Mission NASA’s Stardust-Next comet Tempel 1 and meet each other in space, right on Valentine’s Day, 14 February. Although not intersect, a meeting between them will be very close.
Stardust-Next meeting with Tempel 1 was a meeting of the second spacecraft to the comet on July 4, 2005 after then. At that time, the aircraft from NASA’s Deep Impact managed a sensor toward Tempel 1 while watching him when passing.
Deep Impact took the photos and drop tool for researchers to collect comet dust was flying in a collision. Stardust-Next, the mission that launched 4.5 years ago served to expand the investigation conducted by the Deep Impact. NASA says it will most likely be the last for the spacecraft, which, after a nearly 3.7 billion miles in space, because it has almost run out of fuel.
Since then, the comet has made one full orbit around the sun. NASA said Stardust-Next will take 72 new photos Tempel 1 to help determine what changes and where the comet while the solar sail. The result is expected to reveal more information about the solar system. Mission’s principal investigator, said the photographs would give “new understanding” about the fundamental questions about how comets work.
“Stardust-Next have started sending pictures of the comet taken on January 18, from a distance of 26.2 million miles and 19 January from a distance of 25.4 million kilometers,” said Joe Veverka, a scientist from the Jet Propulsion Laboratory, California, United States . As reported Upi, on 14 February next, Stardust-Next will fly a distance of only 199.5 kilometers with a comet. “We have received the first pictures around the comet Tempel 1,” said Veverka.
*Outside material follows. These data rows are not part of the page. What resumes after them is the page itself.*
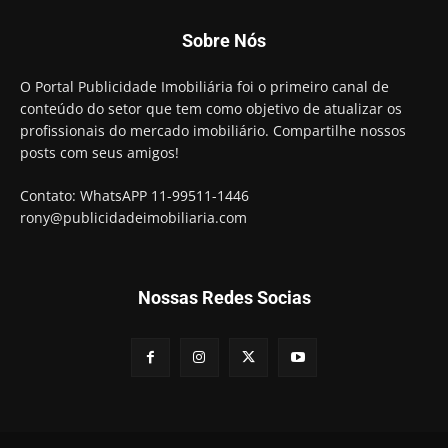
Sobre Nós
O Portal Publicidade Imobiliária foi o primeiro canal de
conteúdo do setor que tem como objetivo de atualizar os
profissionais do mercado imobiliário. Compartilhe nossos
posts com seus amigos!
Contato: WhatsAPP 11-99511-1446
rony@publicidadeimobiliaria.com
Nossas Redes Socias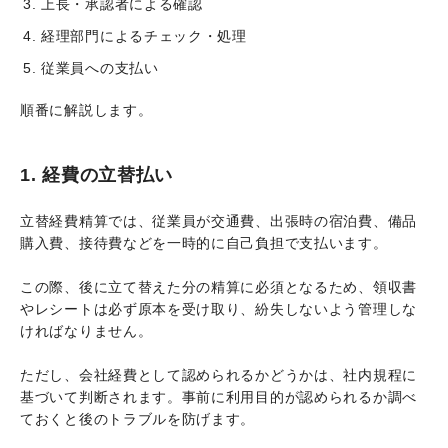
上長・承認者による確認
経理部門によるチェック・処理
従業員への支払い
順番に解説します。
1. 経費の立替払い
立替経費精算では、従業員が交通費、出張時の宿泊費、備品
購入費、接待費などを一時的に自己負担で支払います。
この際、後に立て替えた分の精算に必須となるため、領収書
やレシートは必ず原本を受け取り、紛失しないよう管理しな
ければなりません。
ただし、会社経費として認められるかどうかは、社内規程に
基づいて判断されます。事前に利用目的が認められるか調べ
ておくと後のトラブルを防げます。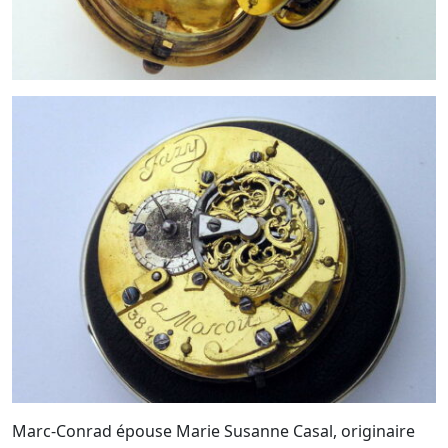
Marc-Conrad épouse Marie Susanne Casal, originaire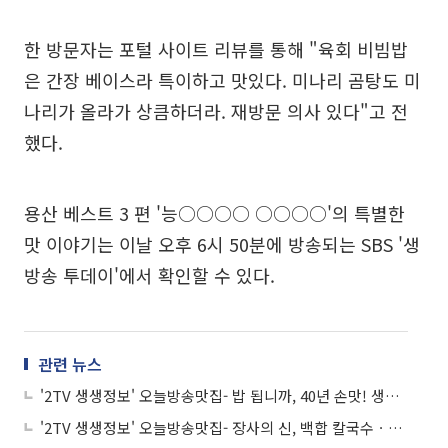
한 방문자는 포털 사이트 리뷰를 통해 "육회 비빔밥
은 간장 베이스라 특이하고 맛있다. 미나리 곰탕도 미
나리가 올라가 상큼하더라. 재방문 의사 있다"고 전
했다.
용산 베스트 3 편 '능○○○○ ○○○○'의 특별한
맛 이야기는 이날 오후 6시 50분에 방송되는 SBS '생
방송 투데이'에서 확인할 수 있다.
관련 뉴스
'2TV 생생정보' 오늘방송맛집- 밥 됩니까, 40년 손맛! 생선 국수 맛집 '청○○○'
'2TV 생생정보' 오늘방송맛집- 장사의 신, 백합 칼국수ㆍ보쌈 맛집 '일○○○○'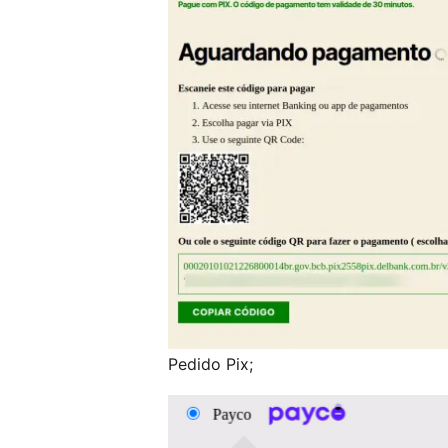
Pedido Pix;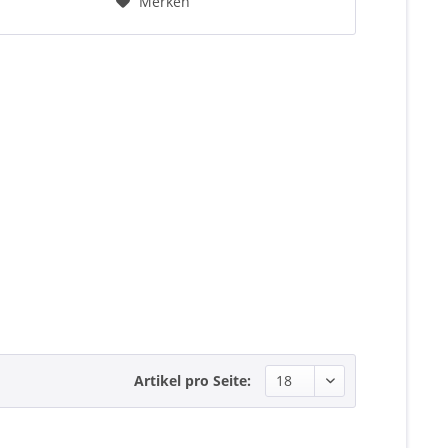
Merken
Artikel pro Seite: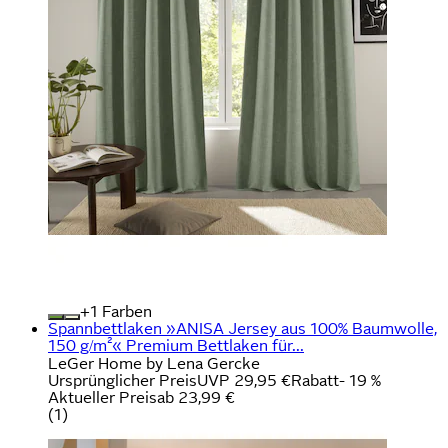
+
Farben
Spannbettlaken »ANISA Jersey aus 100% Baumwolle,
150 g/m²« Premium Bettlaken für...
LeGer Home by Lena Gercke
Ursprünglicher Preis
UVP 29,95 €
Rabatt
- 19 %
Aktueller Preis
ab
23,99 €
(
1
)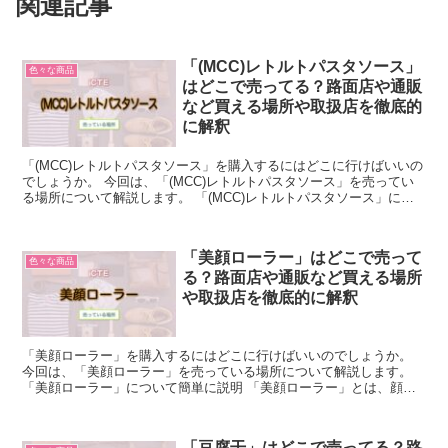
関連記事
「(MCC)レトルトパスタソース」
色々な商品
はどこで売ってる？路面店や通販
など買える場所や取扱店を徹底的
に解釈
「(MCC)レトルトパスタソース」を購入するにはどこに行けばいいの
でしょうか。 今回は、「(MCC)レトルトパスタソース」を売ってい
る場所について解説します。 「(MCC)レトルトパスタソース」につ
いて簡単に説明 「(MCC)レトルトパス...
「美顔ローラー」はどこで売って
色々な商品
る？路面店や通販など買える場所
や取扱店を徹底的に解釈
「美顔ローラー」を購入するにはどこに行けばいいのでしょうか。
今回は、「美顔ローラー」を売っている場所について解説します。
「美顔ローラー」について簡単に説明 「美顔ローラー」とは、顔に
あててコロコロと転がすことで、血行を促進させて顔色を良...
「豆腐干」はどこで売ってる？路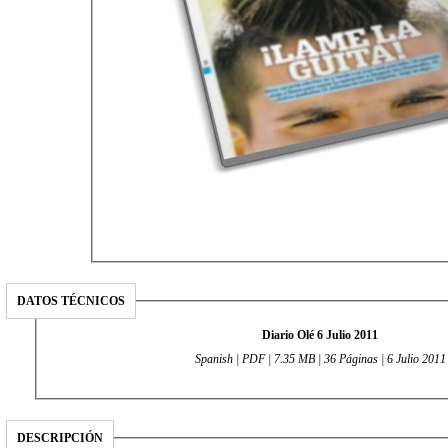
DATOS TÉCNICOS
Diario Olé 6 Julio 2011
Spanish | PDF | 7.35 MB | 36 Páginas | 6 Julio 2011
DESCRIPCIÓN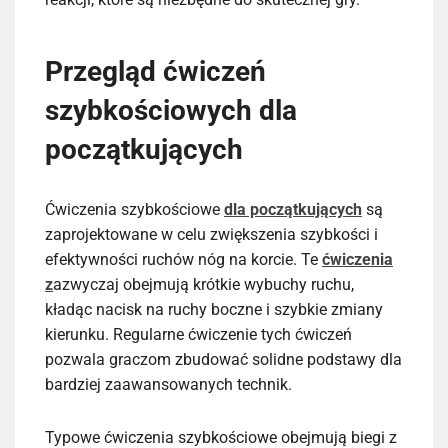
Przegląd ćwiczeń
szybkościowych dla
początkujących
Ćwiczenia szybkościowe
dla początkujących
są
zaprojektowane w celu zwiększenia szybkości i
efektywności ruchów nóg na korcie. Te
ćwiczenia
z
azwyczaj obejmują krótkie wybuchy ruchu,
kładąc nacisk na ruchy boczne i szybkie zmiany
kierunku. Regularne ćwiczenie tych ćwiczeń
pozwala graczom zbudować solidne podstawy dla
bardziej zaawansowanych technik.
Typowe ćwiczenia szybkościowe obejmują biegi z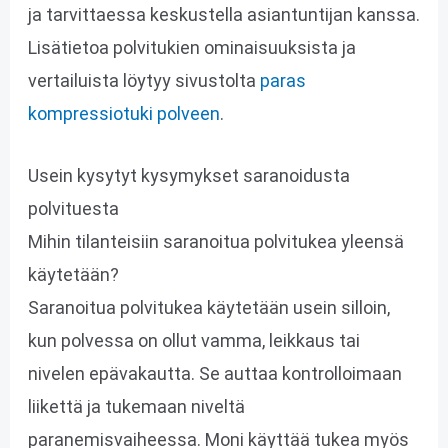
ja tarvittaessa keskustella asiantuntijan kanssa.
Lisätietoa polvitukien ominaisuuksista ja
vertailuista löytyy sivustolta
paras
kompressiotuki polveen
.
Usein kysytyt kysymykset saranoidusta
polvituesta
Mihin tilanteisiin saranoitua polvitukea yleensä
käytetään?
Saranoitua polvitukea käytetään usein silloin,
kun polvessa on ollut vamma, leikkaus tai
nivelen epävakautta. Se auttaa kontrolloimaan
liikettä ja tukemaan niveltä
paranemisvaiheessa. Moni käyttää tukea myös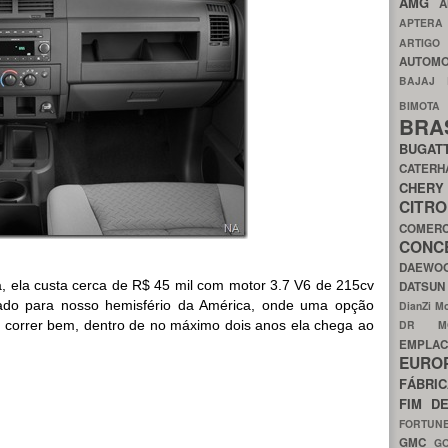
AMG
A
APTER
ARTIG
AUTOMO
BAJAJ
BIMOT
BRA
BUGAT
CATER
CH
CIT
COMER
CON
DAEW
, ela custa cerca de R$ 45 mil com motor 3.7 V6 de 215cv
DATSU
rado para nosso hemisfério da América, onde uma opção
DianZi M
o correr bem, dentro de no máximo dois anos ela chega ao
DR 
EMPL
EURO
FÁBRI
FIM D
FORTUN
GMC
G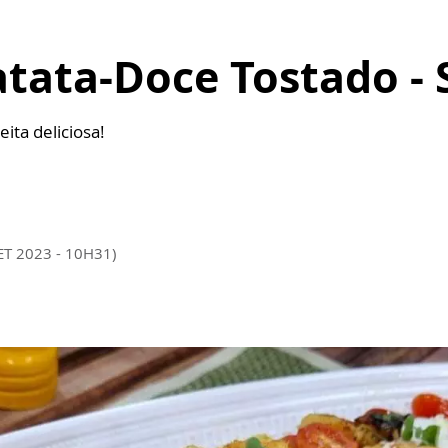
tata-Doce Tostado - 
ita deliciosa!
ET 2023 - 10H31)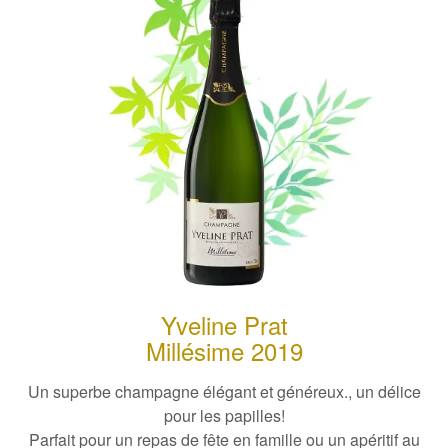
Yveline Prat
Millésime 2019
Un superbe champagne élégant et généreux., un délice
pour les papilles!
Parfait pour un repas de fête en famille ou un apéritif au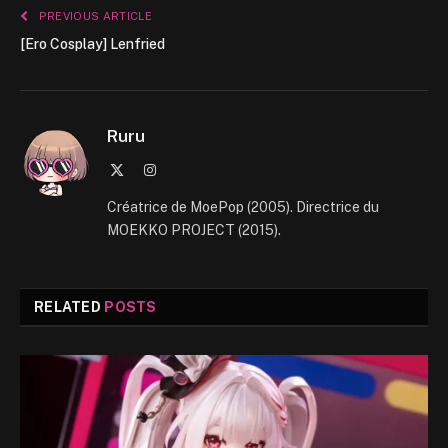
PREVIOUS ARTICLE
[Ero Cosplay] Lenfried
Ruru
X
Instagram
(Twitter)
Créatrice de MoePop (2005). Directrice du
MOEKKO PROJECT (2015).
RELATED
POSTS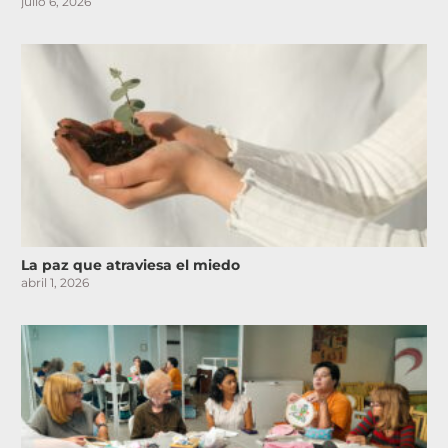
julio 6, 2026
La paz que atraviesa el miedo
abril 1, 2026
“Meeting spacecraft with celestial bodies are so small and quick like a comet in space is a vast challenge, but we are glad all are well prepared,” he said. Comet Tempel 1 comet itself is measuring 7.6 x 4.9 kilometers. He orbits the Sun with a period of 5.52 years. Called Tempel 1 because it was first discovered by Wilhelm Tempel, an astronomer who worked in France on April 3, 1867.